There were occasions for bipartisanship. Representative Brad Sherman (D-CA) suggested that the bill be split up into multiple pieces of legislation and he offered specific support for preserving access to manufactured housing and the Mortgage Choice Act. Representative John Delaney (D-MD) supported regulatory relief for community banks, and Representative Gwen Moore (D-WI), argued there was room for compromise on appropriate reform to the Volcker Rule. But on the whole, the opening hearings provided a platform for political confrontation. Mark-up sessions scheduled for this week will reflect whether there are any possibilities for bipartisan action.
Prospects for the CHOICE Act
Despite a heavy legislative agenda, the House of Representatives should pass the Hensarling bill in May, though it is likely to face a barrage of Democratic amendments attempting to slow it down. Speaker Paul Ryan reportedly announced that he will seek a vote on the CHOICE Act “as quickly as possible” once it gets through Chair Hensarling’s Committee.

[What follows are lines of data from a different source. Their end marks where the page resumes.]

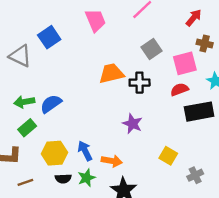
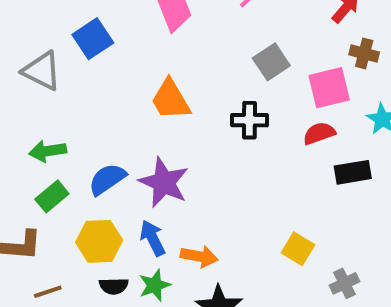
orange trapezoid: (111, 73) -> (171, 100), moved, turned -108
blue semicircle: (51, 104) -> (107, 179), moved
black rectangle: (199, 112) -> (353, 172), size x0.7
purple star: (132, 124) -> (164, 182), moved, size x1.4

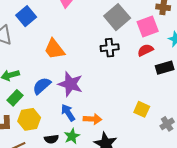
gray square: (271, 62) -> (117, 17), size x1.4
orange trapezoid: (171, 100) -> (54, 49), moved
yellow hexagon: (99, 241) -> (29, 119), moved

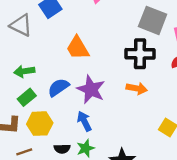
gray square: (117, 17) -> (153, 20), turned -35
black cross: (110, 48) -> (140, 54), size x1.4
orange arrow: (93, 119) -> (137, 88), moved

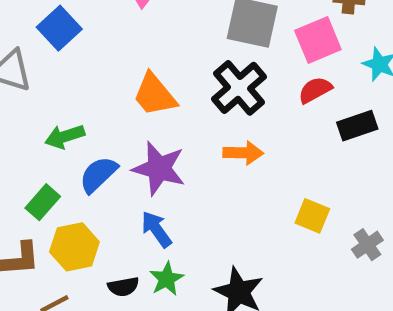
orange trapezoid: (78, 48) -> (155, 95), moved
black cross: (140, 54) -> (239, 88), turned -32
green arrow: (24, 71) -> (65, 136), moved

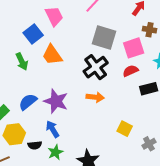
blue square: (59, 28) -> (33, 34), moved
orange trapezoid: (155, 95) -> (52, 55), moved
green arrow: (65, 136) -> (22, 61), moved, turned -102
black semicircle: (123, 287) -> (35, 145), moved

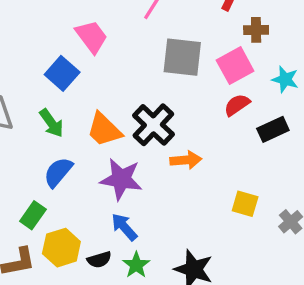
orange trapezoid: (52, 55) -> (104, 130), moved
black cross: (96, 67) -> (153, 125), moved
blue semicircle: (28, 102) -> (58, 172), moved

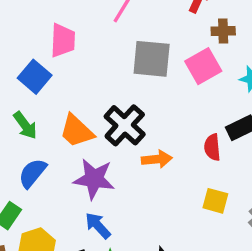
pink trapezoid: (92, 37) -> (63, 40), turned 40
red semicircle: (237, 105) -> (212, 147), moved, turned -60

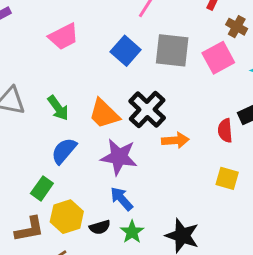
brown cross: (223, 31) -> (237, 27), turned 30
pink trapezoid: (63, 40) -> (64, 37), moved, turned 60
blue square: (35, 77) -> (126, 51), moved

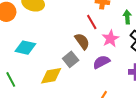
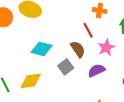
cyan diamond: (25, 48) -> (42, 49), moved
yellow diamond: (51, 76) -> (31, 81), moved

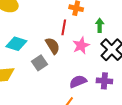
red line: (88, 30) -> (64, 27), turned 35
purple semicircle: (96, 71) -> (78, 82), moved

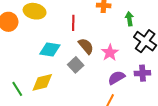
red line: (64, 27) -> (73, 23), moved
pink star: (81, 46) -> (110, 53), moved

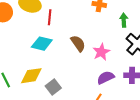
red line: (73, 23) -> (50, 17), moved
gray square: (76, 65) -> (53, 87), moved

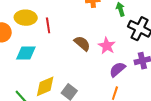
cyan diamond: (42, 44) -> (26, 53), moved

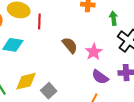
purple semicircle: (117, 69) -> (100, 77), turned -114

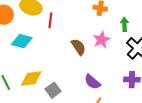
pink star: (94, 52) -> (101, 40), moved
purple semicircle: (100, 77) -> (92, 82), moved

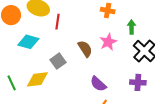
gray square: (53, 90) -> (58, 61), moved

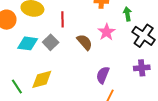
red line: (58, 22) -> (62, 19), moved
gray square: (58, 61) -> (51, 42), moved
purple semicircle: (98, 84) -> (103, 75), turned 78

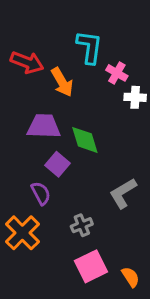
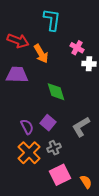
cyan L-shape: (89, 47) -> (52, 20), moved
purple trapezoid: (44, 126) -> (17, 75), moved
purple square: (57, 164) -> (48, 123), moved
orange cross: (22, 233) -> (29, 153), moved

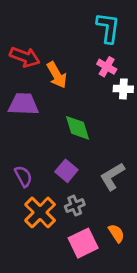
cyan L-shape: (52, 20) -> (108, 28), moved
purple semicircle: (27, 127) -> (23, 176), moved
orange semicircle: (86, 182) -> (116, 233), moved

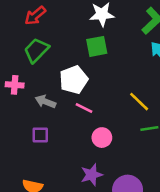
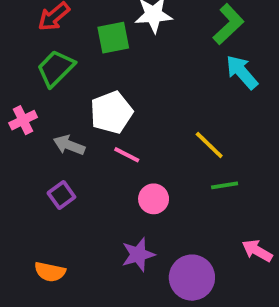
green square: (97, 46) -> (113, 38), moved
pink cross: (15, 85) -> (23, 120), turned -30
purple square: (40, 135) -> (61, 195), turned -36

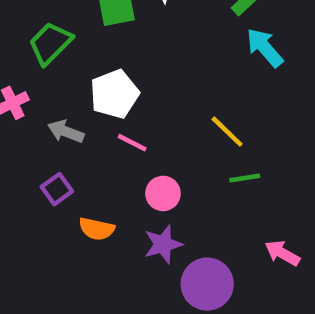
purple star: (138, 255) -> (163, 244), moved
orange semicircle: (50, 272) -> (97, 229), moved

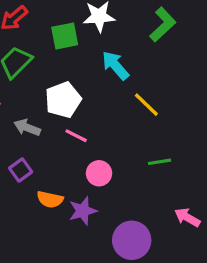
cyan arrow: (265, 48) -> (115, 65), moved
yellow line: (227, 132) -> (146, 105), moved
purple star: (163, 244) -> (83, 211), moved

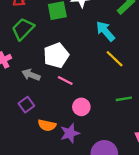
cyan arrow: (115, 65) -> (105, 31), moved

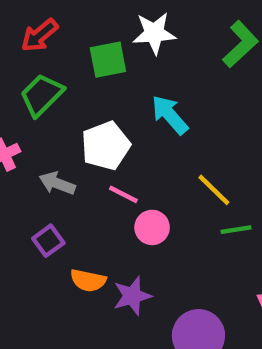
cyan arrow: (105, 31) -> (170, 115), moved
yellow line: (115, 59) -> (214, 190), moved
pink circle: (81, 107) -> (152, 227), moved

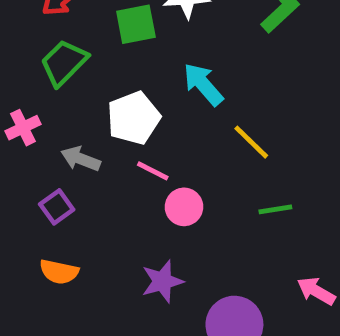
yellow line: (214, 190) -> (251, 142), moved
purple square: (48, 241) -> (57, 207), moved
orange semicircle: (88, 280) -> (59, 272), moved

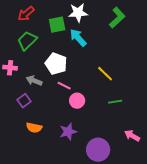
cyan arrow: (203, 84) -> (78, 38), moved
white pentagon: (134, 118) -> (56, 64), turned -30
pink cross: (23, 128) -> (10, 68), turned 32
orange semicircle: (59, 272) -> (34, 128), moved

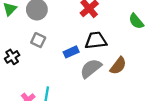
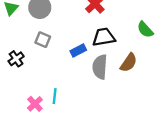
green semicircle: (136, 21) -> (145, 30), moved
gray semicircle: (91, 68) -> (100, 67), turned -45

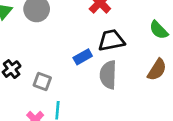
gray square: (43, 40) -> (42, 82), moved
brown semicircle: (129, 63) -> (157, 70), moved

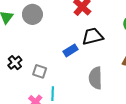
gray semicircle: (108, 75) -> (95, 78), moved

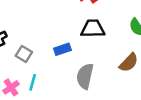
blue rectangle: (71, 50) -> (62, 49), moved

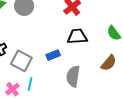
gray square: (24, 54) -> (21, 61), size x1.5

On the campaign trail, the President called for repeal of the Dodd-Frank Act, however, the administration has yet to announce any policy positions on financial regulation or, specifically, the CHOICE Act provisions. Presumably, these positions will be articulated sometime in June as a result of the President’s Executive Order mandating such a review by the Treasury Department. For his part, Treasury Secretary Mnuchin offered this quasi-endorsement: “the existing regulatory system is limiting, not stimulating our economy…I applaud the steady commitment and leadership that Chairman Hensarling and his colleagues have provided on these issues, and welcome the reintroduction of the CHOICE Act.”
The true fate of the CHOICE Act will be determined by the Senate. Banking Committee Chairman Mike Crapo is on record as saying he wants to pass bipartisan legislation in the Senate, in recognition of political practicality. Partisan legislation would likely be blocked by a filibuster, which is why the CHOICE Act is largely viewed as a non-starter in the Senate. Still, the talk among the Congressional financial leadership is of support. Senator Crapo was quoted as "lauding" Chair Hensarling’s bill as a “positive move away from government micromanagement.” Chair Hensarling, for his part, stated that he expects Senator Crapo’s bill “to look much different.”
As the CHOICE Act, Treasury recommendations and Senate proposals work their way through the legislative process, Bates will keep you posted on the progress and potential impact of lawmaking in this area.